YOUR INSTRUCTIONS: Scan the entries below for the word "pour" and copy every line in which it occurs.

----

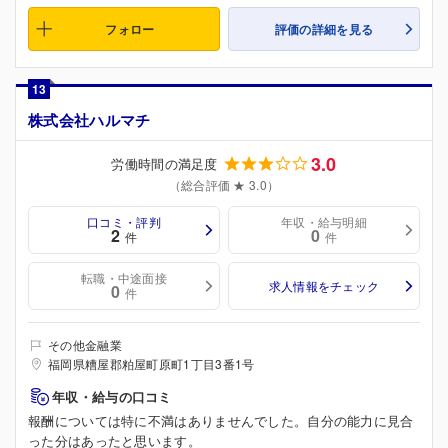
フォロー
評価の詳細を見る
13
株式会社ハルマチ
3.0
労働時間の満足度
（総合評価 ★ 3.0）
口コミ・評判
年収・給与明細
2
0
件
件
転職・中途面接
求人情報をチェック
0
件
その他金融業
福岡県糟屋郡粕屋町原町1丁目3番1号
年収・給与の口コミ
報酬については特に不満はありませんでした。自分の能力に見合
った分はあったと思います。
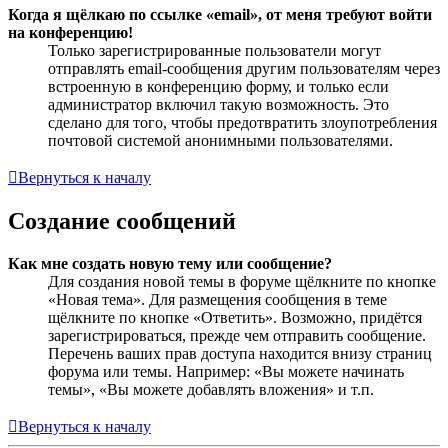
Когда я щёлкаю по ссылке «email», от меня требуют войти
на конференцию!
Только зарегистрированные пользователи могут
отправлять email-сообщения другим пользователям через
встроенную в конференцию форму, и только если
администратор включил такую возможность. Это
сделано для того, чтобы предотвратить злоупотребления
почтовой системой анонимными пользователями.
Вернуться к началу
Создание сообщений
Как мне создать новую тему или сообщение?
Для создания новой темы в форуме щёлкните по кнопке
«Новая тема». Для размещения сообщения в теме
щёлкните по кнопке «Ответить». Возможно, придётся
зарегистрироваться, прежде чем отправить сообщение.
Перечень ваших прав доступа находится внизу страниц
форума или темы. Например: «Вы можете начинать
темы», «Вы можете добавлять вложения» и т.п.
Вернуться к началу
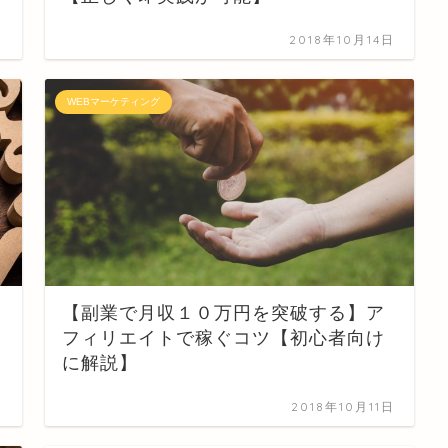
日
2018年10月14日
WEBマーケティング
【副業で月収１０万円を突破する】ア
フィリエイトで稼ぐコツ【初心者向け
に解説】
日
2018年10月11日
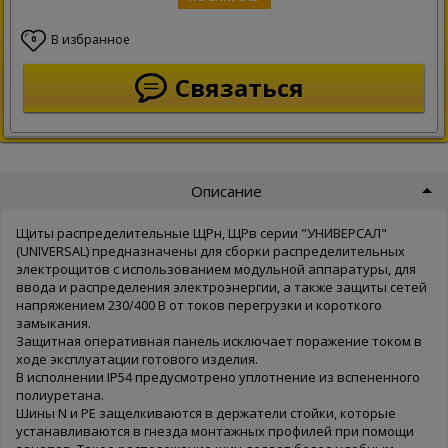
В избранное
0
Связаться
Описание
Щиты распределительные ЩРн, ЩРв серии "УНИВЕРСАЛ"
(UNIVERSAL) предназначены для сборки распределительных
электрощитов с использованием модульной аппаратуры, для
ввода и распределения электроэнергии, а также защиты сетей
напряжением 230/400 В от токов перегрузки и короткого
замыкания.
Защитная оперативная панель исключает поражение током в
ходе эксплуатации готового изделия.
В исполнении IP54 предусмотрено уплотнение из вспененного
полиуретана.
Шины N и PE защелкиваются в держатели стойки, которые
устанавливаются в гнезда монтажных профилей при помощи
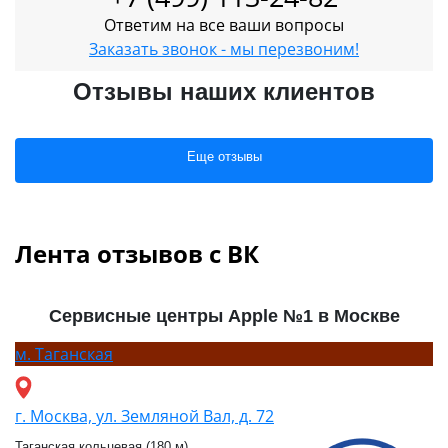
Ответим на все ваши вопросы
Заказать звонок - мы перезвоним!
Отзывы наших клиентов
Еще отзывы
Лента отзывов с ВК
Сервисные центры Apple №1 в Москве
м.
Таганская
г. Москва, ул. Земляной Вал, д. 72
Таганская кольцевая (180 м)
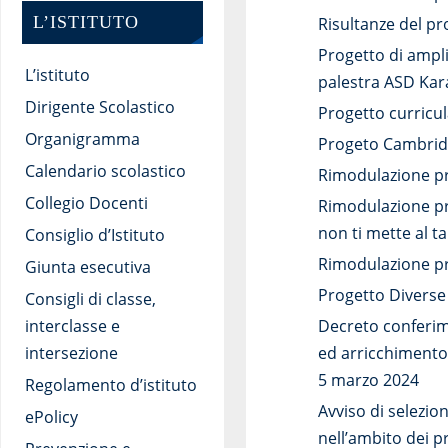
L’ISTITUTO
Risultanze del p
Progetto di ampli
L’istituto
palestra ASD Kara
Dirigente Scolastico
Progetto curricul
Organigramma
Progeto Cambridg
Calendario scolastico
Rimodulazione pr
Collegio Docenti
Rimodulazione pro
non ti mette al ta
Consiglio d’Istituto
Rimodulazione pro
Giunta esecutiva
Progetto Diverse 
Consigli di classe,
interclasse e
Decreto conferim
intersezione
ed arricchimento 
5 marzo 2024
Regolamento d’istituto
Avviso di selezion
ePolicy
nell’ambito dei p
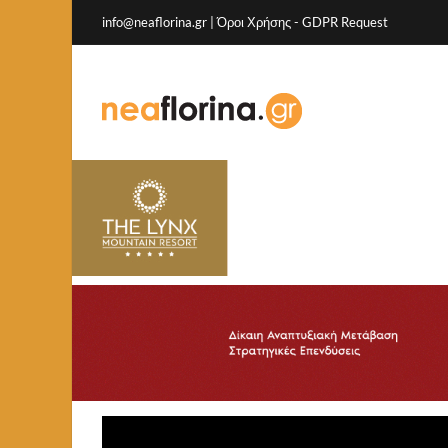
info@neaflorina.gr |
Όροι Χρήσης
-
GDPR Request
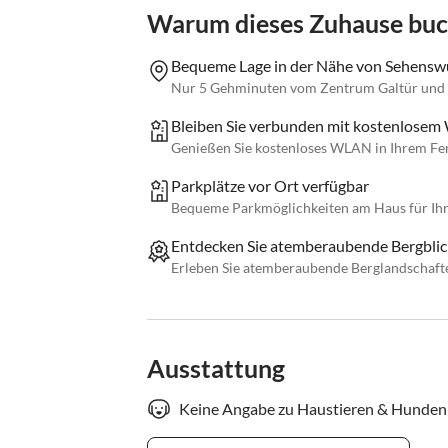
Warum dieses Zuhause bu
Bequeme Lage in der Nähe von Sehensw
Nur 5 Gehminuten vom Zentrum Galtür und de
Bleiben Sie verbunden mit kostenlose
Genießen Sie kostenloses WLAN in Ihrem Feri
Parkplätze vor Ort verfügbar
Bequeme Parkmöglichkeiten am Haus für Ihr
Entdecken Sie atemberaubende Bergbli
Erleben Sie atemberaubende Berglandschaften
Ausstattung
Keine Angabe zu Haustieren & Hunden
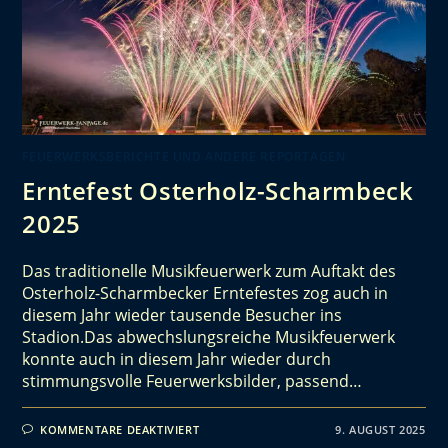
FEUERWERKSBERICHTE UND ANDERE REPORTAGEN
Erntefest Osterholz-Scharmbeck
2025
Das traditionelle Musikfeuerwerk zum Auftakt des
Osterholz-Scharmbecker Erntefestes zog auch in
diesem Jahr wieder tausende Besucher ins
Stadion.Das abwechslungsreiche Musikfeuerwerk
konnte auch in diesem Jahr wieder durch
stimmungsvolle Feuerwerksbilder, passend…
KOMMENTARE DEAKTIVIERT
9. AUGUST 2025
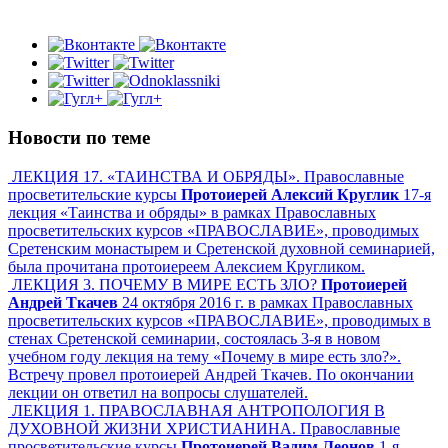
Новости по теме
ЛЕКЦИЯ 17. «ТАИНСТВА И ОБРЯДЫ». Православные
просветительские курсы
Протоиерей Алексий Круглик
17-я
лекция «Таинства и обряды» в рамках Православных
просветительских курсов «ПРАВОСЛАВИЕ», проводимых
Сретенским монастырем и Сретенской духовной семинарией,
была прочитана протоиереем Алексием Кругликом.
ЛЕКЦИЯ 3. ПОЧЕМУ В МИРЕ ЕСТЬ ЗЛО?
Протоиерей
Андрей Ткачев
24 октября 2016 г. в рамках Православных
просветительских курсов «ПРАВОСЛАВИЕ», проводимых в
стенах Сретенской семинарии, состоялась 3-я в новом
учебном году лекция на тему «Почему в мире есть зло?».
Встречу провел протоиерей Андрей Ткачев. По окончании
лекции он ответил на вопросы слушателей.
ЛЕКЦИЯ 1. ПРАВОСЛАВНАЯ АНТРОПОЛОГИЯ В
ДУХОВНОЙ ЖИЗНИ ХРИСТИАНИНА. Православные
просветительские курсы
Протоиерей Вадим Леонов
1-я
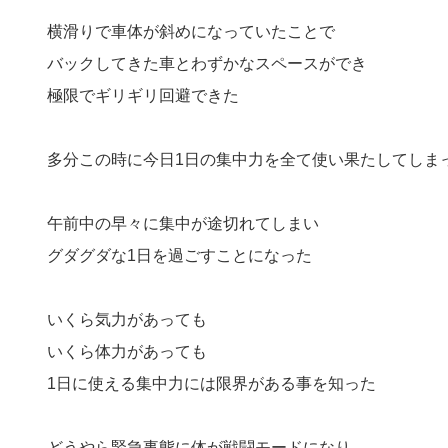
横滑りで車体が斜めになっていたことで
バックしてきた車とわずかなスペースができ
極限でギリギリ回避できた
多分この時に今日1日の集中力を全て使い果たしてしま
午前中の早々に集中が途切れてしまい
グダグダな1日を過ごすことになった
いくら気力があっても
いくら体力があっても
1日に使える集中力には限界がある事を知った
どうやら緊急事態に体が戦闘モードになり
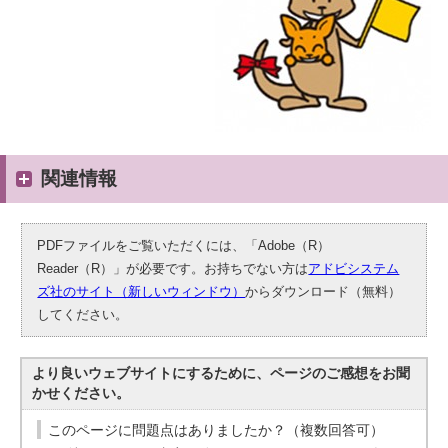
関連情報
PDFファイルをご覧いただくには、「Adobe（R）
Reader（R）」が必要です。お持ちでない方は
アドビシステム
ズ社のサイト（新しいウィンドウ）
からダウンロード（無料）
してください。
より良いウェブサイトにするために、ページのご感想をお聞
かせください。
このページに問題点はありましたか？（複数回答可）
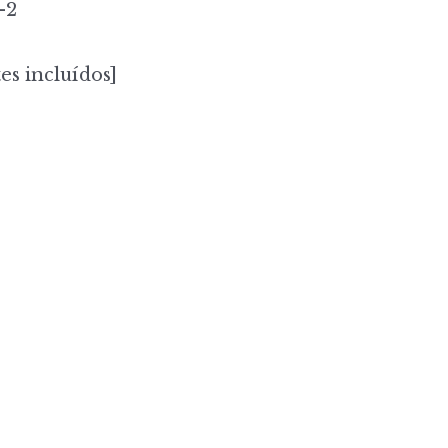
-2
es incluídos]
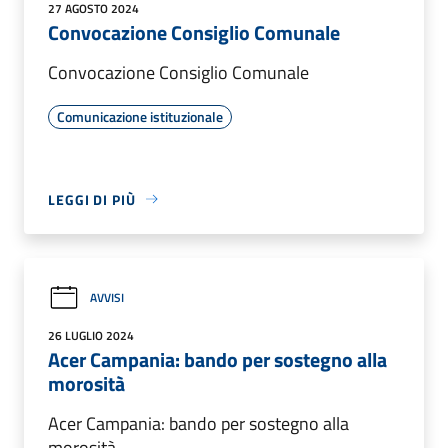
27 AGOSTO 2024
Convocazione Consiglio Comunale
Convocazione Consiglio Comunale
Comunicazione istituzionale
LEGGI DI PIÙ
AVVISI
26 LUGLIO 2024
Acer Campania: bando per sostegno alla
morosità
Acer Campania: bando per sostegno alla
morosità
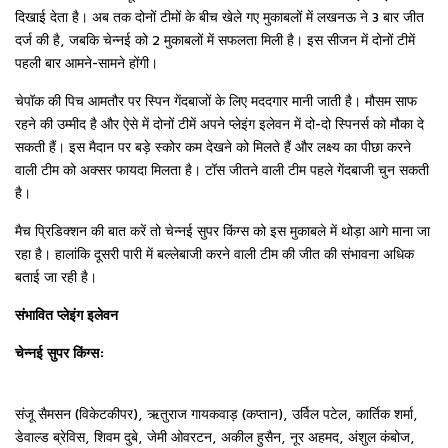
दिखाई देता है। अब तक दोनों टीमों के बीच खेले गए मुकाबलों में लखनऊ ने 3 बार जीत
दर्ज की है, जबकि चेन्नई को 2 मुकाबलों में सफलता मिली है। इस सीजन में दोनों टीमें
पहली बार आमने-सामने होंगी।
चेपॉक की पिच आमतौर पर स्पिन गेंदबाजों के लिए मददगार मानी जाती है। मौसम साफ
रहने की उम्मीद है और ऐसे में दोनों टीमें अपने प्लेइंग इलेवन में दो-दो स्पिनर्स को मौका दे
सकती हैं। इस मैदान पर बड़े स्कोर कम देखने को मिलते हैं और लक्ष्य का पीछा करने
वाली टीम को अक्सर फायदा मिलता है। टॉस जीतने वाली टीम पहले गेंदबाजी चुन सकती
है।
मैच प्रिडिक्शन की बात करें तो चेन्नई सुपर किंग्स को इस मुकाबले में थोड़ा आगे माना जा
रहा है। हालांकि दूसरी पारी में बल्लेबाजी करने वाली टीम की जीत की संभावना अधिक
बताई जा रही है।
संभावित प्लेइंग इलेवन
चेन्नई सुपर किंग्स:
संजू सैमसन (विकेटकीपर), ऋतुराज गायकवाड़ (कप्तान), उर्विल पटेल, कार्तिक शर्मा,
डेवाल्ड ब्रेविस, शिवम दुबे, जेमी ओवरटन, अकील हुसैन, नूर अहमद, अंशुल कंबोज,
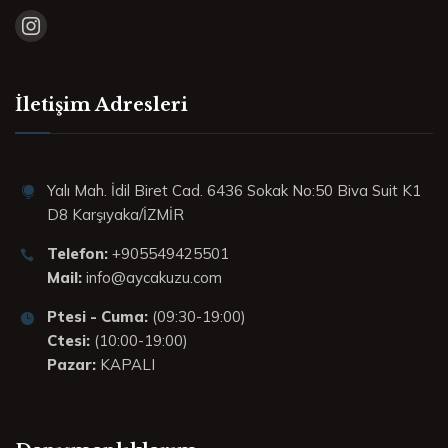
İletişim Adresleri
Yalı Mah. İdil Biret Cad. 6436 Sokak No:50 Biva Suit K1
D8 Karşıyaka/İZMİR
Telefon:
+905549425501
Mail:
info@aycakuzu.com
Ptesi - Cuma:
(09:30-19:00)
Ctesi:
(10:00-19:00)
Pazar:
KAPALI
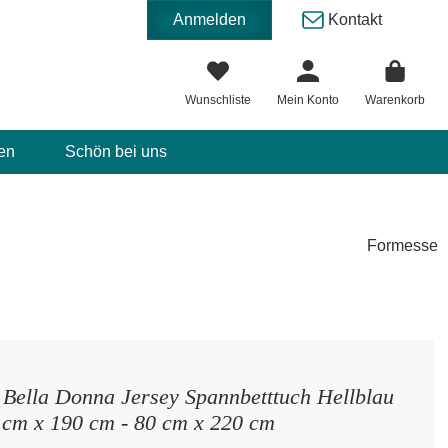
Anmelden
Kontakt
Wunschliste
Mein Konto
Warenkorb
en
Schön bei uns
Formesse
Bella Donna Jersey Spannbetttuch Hellblau
 cm x 190 cm - 80 cm x 220 cm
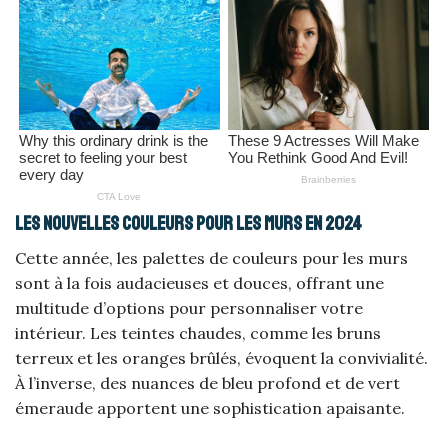
Les nouvelles couleurs pour les murs en 2024
Cette année, les palettes de couleurs pour les murs
sont à la fois audacieuses et douces, offrant une
multitude d’options pour personnaliser votre
intérieur. Les teintes chaudes, comme les bruns
terreux et les oranges brûlés, évoquent la convivialité.
À l’inverse, des nuances de bleu profond et de vert
émeraude apportent une sophistication apaisante.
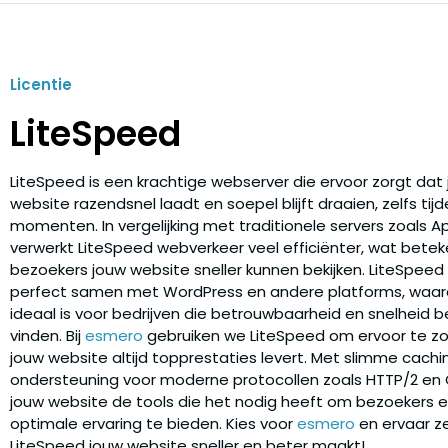
Licentie
LiteSpeed
LiteSpeed is een krachtige webserver die ervoor zorgt dat
website razendsnel laadt en soepel blijft draaien, zelfs tij
momenten. In vergelijking met traditionele servers zoals 
verwerkt LiteSpeed webverkeer veel efficiënter, wat bete
bezoekers jouw website sneller kunnen bekijken. LiteSpeed
perfect samen met WordPress en andere platforms, waar
ideaal is voor bedrijven die betrouwbaarheid en snelheid be
vinden. Bij
esmero
gebruiken we LiteSpeed om ervoor te z
jouw website altijd topprestaties levert. Met slimme cachi
ondersteuning voor moderne protocollen zoals HTTP/2 en QU
jouw website de tools die het nodig heeft om bezoekers 
optimale ervaring te bieden. Kies voor
esmero
en ervaar ze
LiteSpeed jouw website sneller en beter maakt!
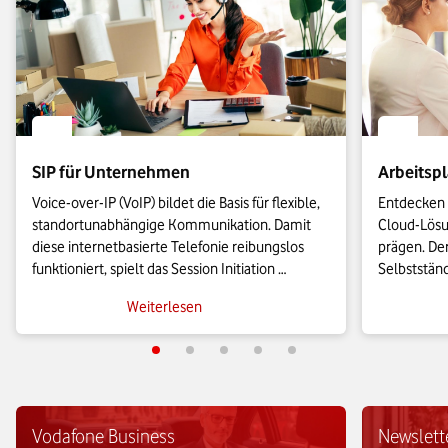
SIP für Unternehmen
Arbeitspl
Voice-over-IP (VoIP) bildet die Basis für flexible, 
Entdecken S
standortunabhängige Kommunikation. Damit 
Cloud-Lösu
diese internetbasierte Telefonie reibungslos 
prägen. Der
funktioniert, spielt das Session Initiation 
Selbststän
Protocol (SIP) eine zentrale Rolle. Erfahren Sie 
umsetzen, 
Weiterlesen
hier, welche Funktionen SIP dabei erfüllt.
smarten Te
Vodafone Business
Newslett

----

YOUR SOLUTION:
Les nouvelles couleurs pour les murs en 2024
Cette année, les palettes de couleurs pour les murs
multitude d’options pour personnaliser votre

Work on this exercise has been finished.